■ **Exercise brief**
All records that follow are to be restated exactly.
----------------------------------------
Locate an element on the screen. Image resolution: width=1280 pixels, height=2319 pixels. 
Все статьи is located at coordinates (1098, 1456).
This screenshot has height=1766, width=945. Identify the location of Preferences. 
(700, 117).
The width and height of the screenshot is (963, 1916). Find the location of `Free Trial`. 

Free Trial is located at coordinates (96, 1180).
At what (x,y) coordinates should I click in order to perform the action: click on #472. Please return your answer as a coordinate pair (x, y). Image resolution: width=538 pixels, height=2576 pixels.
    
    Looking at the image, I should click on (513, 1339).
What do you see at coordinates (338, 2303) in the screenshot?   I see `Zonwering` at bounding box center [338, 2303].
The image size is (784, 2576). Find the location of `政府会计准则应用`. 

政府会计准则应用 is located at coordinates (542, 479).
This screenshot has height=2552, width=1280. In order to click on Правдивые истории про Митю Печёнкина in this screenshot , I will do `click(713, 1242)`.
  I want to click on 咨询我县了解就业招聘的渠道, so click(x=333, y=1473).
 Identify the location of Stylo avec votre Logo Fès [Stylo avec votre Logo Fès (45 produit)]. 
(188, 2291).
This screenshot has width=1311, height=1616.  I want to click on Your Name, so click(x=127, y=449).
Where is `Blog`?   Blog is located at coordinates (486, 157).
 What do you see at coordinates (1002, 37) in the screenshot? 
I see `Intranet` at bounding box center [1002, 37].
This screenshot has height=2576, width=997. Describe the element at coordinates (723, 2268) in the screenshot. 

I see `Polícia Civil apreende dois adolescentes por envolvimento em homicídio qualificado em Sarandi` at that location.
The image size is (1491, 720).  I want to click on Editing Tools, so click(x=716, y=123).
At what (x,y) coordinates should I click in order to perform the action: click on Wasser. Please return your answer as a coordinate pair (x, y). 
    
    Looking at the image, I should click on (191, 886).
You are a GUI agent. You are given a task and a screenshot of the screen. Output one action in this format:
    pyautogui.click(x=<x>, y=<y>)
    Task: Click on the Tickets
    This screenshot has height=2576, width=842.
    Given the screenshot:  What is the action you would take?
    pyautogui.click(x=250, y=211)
----------------------------------------
■ **Exercise result**
Locate an element on the screen. Image resolution: width=1280 pixels, height=2319 pixels. 
Все статьи is located at coordinates (1098, 1456).
This screenshot has height=1766, width=945. Identify the location of Preferences. 
(700, 117).
The width and height of the screenshot is (963, 1916). Find the location of `Free Trial`. 

Free Trial is located at coordinates (96, 1180).
At what (x,y) coordinates should I click in order to perform the action: click on #472. Please return your answer as a coordinate pair (x, y). Image resolution: width=538 pixels, height=2576 pixels.
    
    Looking at the image, I should click on (513, 1339).
What do you see at coordinates (338, 2303) in the screenshot?   I see `Zonwering` at bounding box center [338, 2303].
The image size is (784, 2576). Find the location of `政府会计准则应用`. 

政府会计准则应用 is located at coordinates (542, 479).
This screenshot has height=2552, width=1280. In order to click on Правдивые истории про Митю Печёнкина in this screenshot , I will do `click(713, 1242)`.
  I want to click on 咨询我县了解就业招聘的渠道, so click(x=333, y=1473).
 Identify the location of Stylo avec votre Logo Fès [Stylo avec votre Logo Fès (45 produit)]. 
(188, 2291).
This screenshot has width=1311, height=1616.  I want to click on Your Name, so click(x=127, y=449).
Where is `Blog`?   Blog is located at coordinates (486, 157).
 What do you see at coordinates (1002, 37) in the screenshot? 
I see `Intranet` at bounding box center [1002, 37].
This screenshot has height=2576, width=997. Describe the element at coordinates (723, 2268) in the screenshot. 

I see `Polícia Civil apreende dois adolescentes por envolvimento em homicídio qualificado em Sarandi` at that location.
The image size is (1491, 720).  I want to click on Editing Tools, so click(x=716, y=123).
At what (x,y) coordinates should I click in order to perform the action: click on Wasser. Please return your answer as a coordinate pair (x, y). 
    
    Looking at the image, I should click on (191, 886).
You are a GUI agent. You are given a task and a screenshot of the screen. Output one action in this format:
    pyautogui.click(x=<x>, y=<y>)
    Task: Click on the Tickets
    This screenshot has height=2576, width=842.
    Given the screenshot:  What is the action you would take?
    pyautogui.click(x=250, y=211)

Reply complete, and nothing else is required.